キライ、じゃないよ。
「皐月……で良かった?」

「え?あ、うん。皐月です」


首を傾げた時サラサラと額に溢れた黒髪と、随分と上にある樫の目線。

久しぶりに会った、だけど昔とは違う大人になった樫を見つめていたらそんな風に確認されてほんの少し落ち込んだ。私はすぐに樫だって分かったけれど、樫はそうじゃなかったんだって。


「……そか。皐月のままなんだな」


だから、樫が次に放った言葉は聞き取れず、直後には目的の階に着いて、私達はお互いに譲り合って、結局は私が先に降りた。

レディーファーストの様を取るその姿まで、カッコいいと思ってしまって、脈1割り増しに早くなった。


「まも……いや、皐月って今は?」


護、と呼んでくれようとしたのだと思って、少し照れくさいのと懐かしい気持ちが織り混ざって、顔まで紅潮してきた。
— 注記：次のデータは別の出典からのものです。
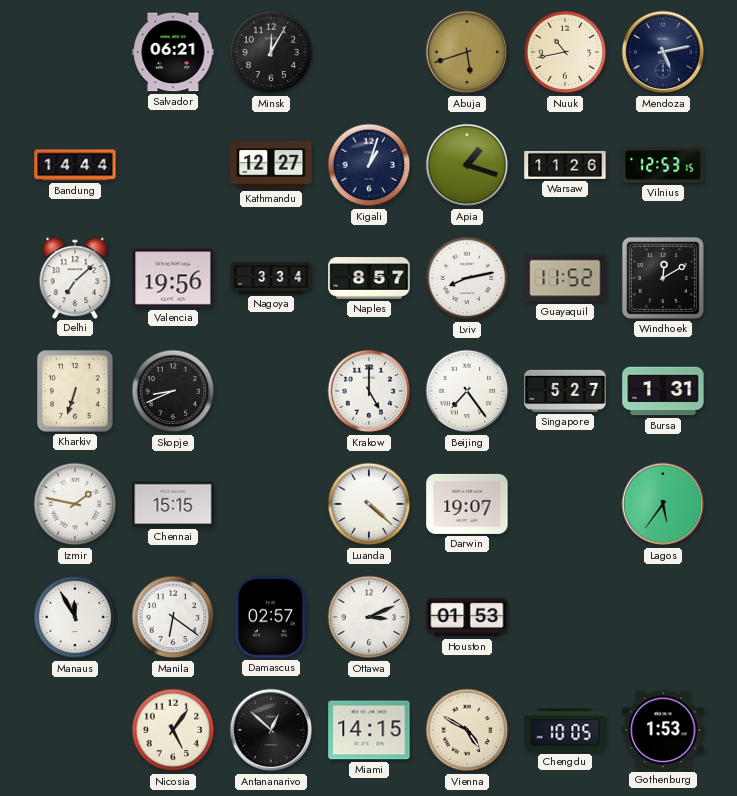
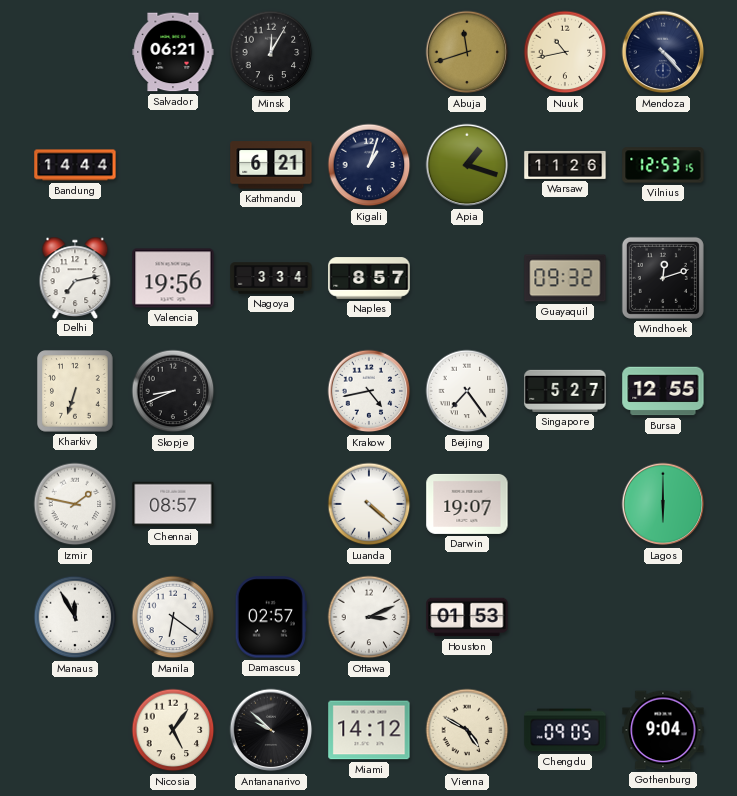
Abuja: 5:42 -> 11:42
Mendoza: 5:13 -> 4:23
Kathmandu: 12:27 -> 6:21
Delhi: 7:08 -> 7:13
Lviv: 8:13 -> none
Guayaquil: 11:52 -> 09:32
Windhoek: 12:10 -> 12:12
Krakow: 5:00 -> 4:43
Bursa: 1:31 -> 12:55
Chennai: 15:15 -> 08:57
Lagos: 5:36 -> 6:00
Antananarivo: 12:52 -> 9:52
Miami: 14:15 -> 14:12
Chengdu: 10:05 -> 09:05
Gothenburg: 1:53 -> 9:04
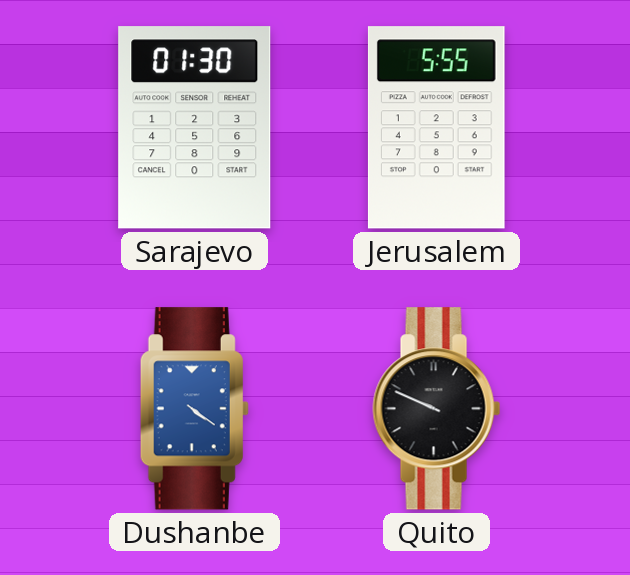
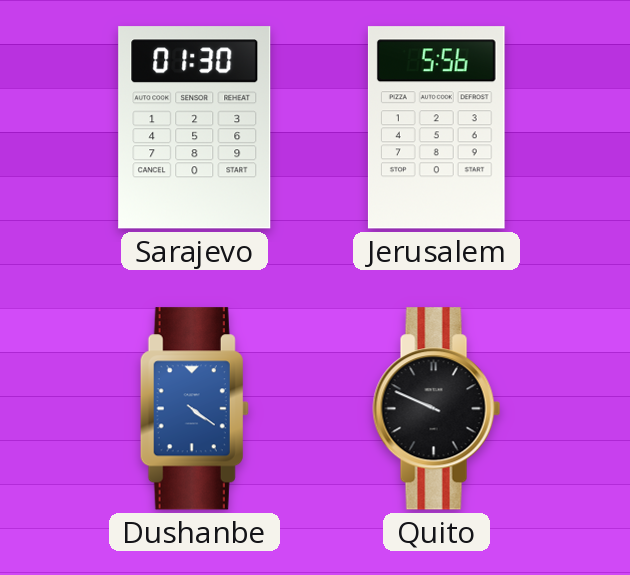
Jerusalem: 5:55 -> 5:56
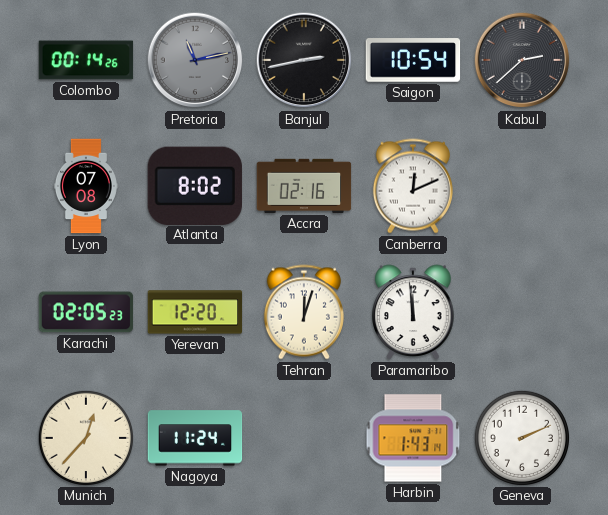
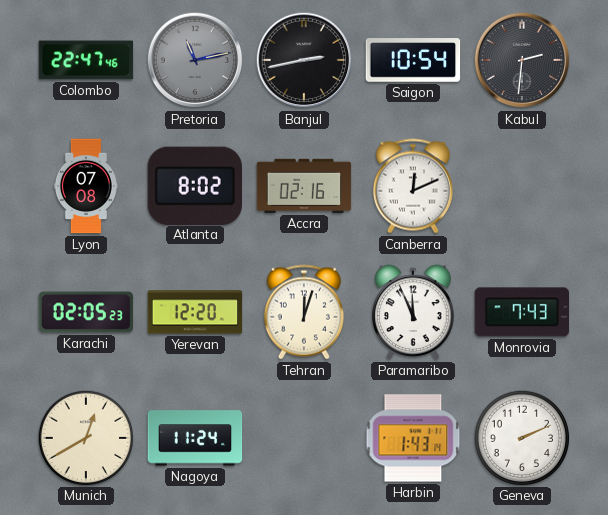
Colombo: 00:14 -> 22:47
Kabul: 2:38 -> 2:31
Paramaribo: 11:59 -> 11:56
Monrovia: none -> 7:43
Munich: 12:37 -> 12:40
樫の言葉や態度一つ一つに反応していたらこれからまともでいられる自信がないのに。


「市内の総合病院に勤めてる。ほら、市立図書館ができた公園の前の……」

「え、そうなんだ?俺2年前あそこの整形で手術したんだ」

「手術?」

「仕事で左腕の骨折っちゃって。まぁ、一泊入院だったけどね」

「大変だったね。仕事で骨が折れるって……肉体労働的な仕事なの?」

「いや、全然飲料メーカーの営業。自販機の設置に立ち会った時に運悪くな」


有名な飲料メーカーの名前をあげて、その支店が駅二つ向こうにあることも教えてくれた。